● What the task requires: Each record should be copied exactly into the answer, and no picture should go with it.

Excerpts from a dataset
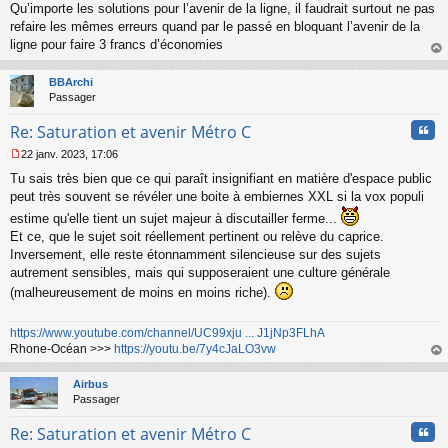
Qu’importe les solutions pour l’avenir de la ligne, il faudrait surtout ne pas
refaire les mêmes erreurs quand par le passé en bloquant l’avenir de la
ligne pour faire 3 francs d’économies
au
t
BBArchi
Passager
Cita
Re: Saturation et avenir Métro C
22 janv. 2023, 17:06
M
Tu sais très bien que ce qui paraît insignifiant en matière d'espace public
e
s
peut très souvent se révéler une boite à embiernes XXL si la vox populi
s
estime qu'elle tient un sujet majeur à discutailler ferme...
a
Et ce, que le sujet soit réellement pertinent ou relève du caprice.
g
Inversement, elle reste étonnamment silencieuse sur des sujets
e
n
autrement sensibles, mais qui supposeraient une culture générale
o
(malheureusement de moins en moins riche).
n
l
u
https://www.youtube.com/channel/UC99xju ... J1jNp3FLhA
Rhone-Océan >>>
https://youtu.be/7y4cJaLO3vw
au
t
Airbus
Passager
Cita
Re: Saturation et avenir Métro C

● Result:
Qu’importe les solutions pour l’avenir de la ligne, il faudrait surtout ne pas
refaire les mêmes erreurs quand par le passé en bloquant l’avenir de la
ligne pour faire 3 francs d’économies
au
t
BBArchi
Passager
Cita
Re: Saturation et avenir Métro C
22 janv. 2023, 17:06
M
Tu sais très bien que ce qui paraît insignifiant en matière d'espace public
e
s
peut très souvent se révéler une boite à embiernes XXL si la vox populi
s
estime qu'elle tient un sujet majeur à discutailler ferme...
a
Et ce, que le sujet soit réellement pertinent ou relève du caprice.
g
Inversement, elle reste étonnamment silencieuse sur des sujets
e
n
autrement sensibles, mais qui supposeraient une culture générale
o
(malheureusement de moins en moins riche).
n
l
u
https://www.youtube.com/channel/UC99xju ... J1jNp3FLhA
Rhone-Océan >>>
https://youtu.be/7y4cJaLO3vw
au
t
Airbus
Passager
Cita
Re: Saturation et avenir Métro C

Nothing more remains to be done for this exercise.